Visuals of Muslim students being shut outside college gates in Karnataka state for wearing the hijab have led to outrage on social media.
By Rushda Fathima Khan
Protest in Udupi district attended by the six girls who first protested against the hijab ban [Al Jazeera]
Bengaluru, India – For four days a group of 28 Muslim girls stood in protest in front of the Junior Pre-University college in the Karnataka state after they were denied entry for wearing hijab – an issue that has snowballed to other colleges in the southern state.
On Monday morning Farheen (name changed) and her friends were allowed to enter the premises of the college located in the coastal town of Kundapur in Udupi district, but they were in for a shock after college authorities did not allow them to sit in their respective classrooms with other students.
On the same day, the college officials posted a notice outside the gate declaring prohibition of hijab in classrooms as part of the college uniform code.
“Our teachers told us they will not allow our entry in classrooms or teach us without government orders”, Farheen, a commerce student, told Al Jazeera.
It left Farheen and her friends “hurt and humiliated”.
An official from the education department visited the girls while they were seated in a separate classroom. “Give up on your hijab. If you hold on to this, you will lose out on your education’, he told us,” Farheen recounted.
“How is it fair that other students are being taught and we are told to sit separately and self-study just for wearing a headscarf,” said Farheen’s friend, who also wanted to remain anonymous.
“We used to sit in class all these years with hijab. Now suddenly, they are treating us like criminals and keeping us in a separate classroom. We are hurt.”
The decision of the Kundapur college to segregate Muslim girls, however, has angered students and activists who called it a form of “religious apartheid” and “untouchability”, a reference to the banned practice of discrimination against members of lower castes in the Hindu socio-religious hierarchy.
The Campus Front of India (CFI), an organisation of Muslim students active in southern Indian states said in a statement on Sunday that a ban on hijab is “an organised nationwide conspiracy [that] is systematically executed by the right-wing Hindutva [Hindu-ness] groups to dehumanise Muslim women”.
Visuals of students being shut outside the gate by several colleges in the state have caused mounting outrage among the Muslim minority and triggered protests since last week, with rights groups alleging that the move violates the rights of Muslim students to practice their religion and access education.
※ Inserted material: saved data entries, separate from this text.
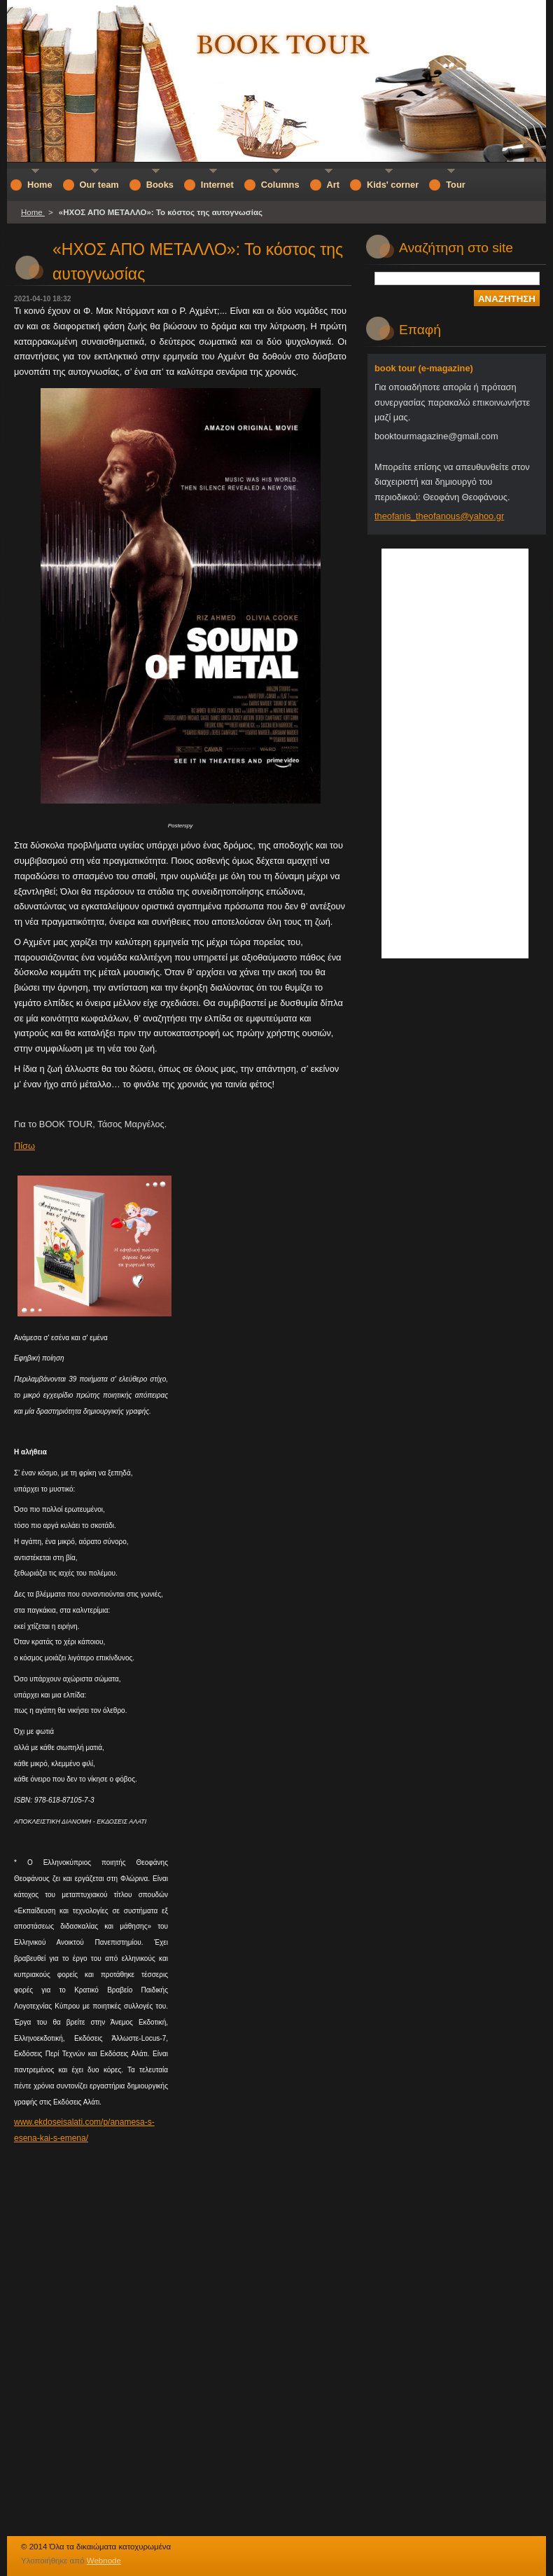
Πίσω (24, 1146)
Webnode (104, 2560)
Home (33, 212)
The tensions escalated after students and activists allegedly backed by Hindu nationalist groups started to wear saffron colour scarves, calling for hijab ban in educational institutions in the state – where Muslims form 12 percent of the population.
Protest against the hijab ban in Kalaburgi district [Al Jazeera]
On Tuesday, students and Hindu right-wing activists were seen marching into campuses wearing scarves and turbans in many colleges across the state and in some cases, clashing with police.
A viral video showing a student in hijab being heckled by a group of Hindu men in Mandya district has caused an online outrage, with many hailing the girl for her bravery in standing up to the “mob”.
Karnataka Chief Minister Basavaraj Bommai from the Bharatiya Janata Party (BJP) announced a three-day closure of educational institutes across the state and appealed for calm.
“I appeal to all students, teachers and management of schools and colleges, as well as people of Karnataka, to maintain peace and harmony,” Bomai said in a tweet.
Last week, his government issued a directive that all educational institutions should follow dress codes set by management.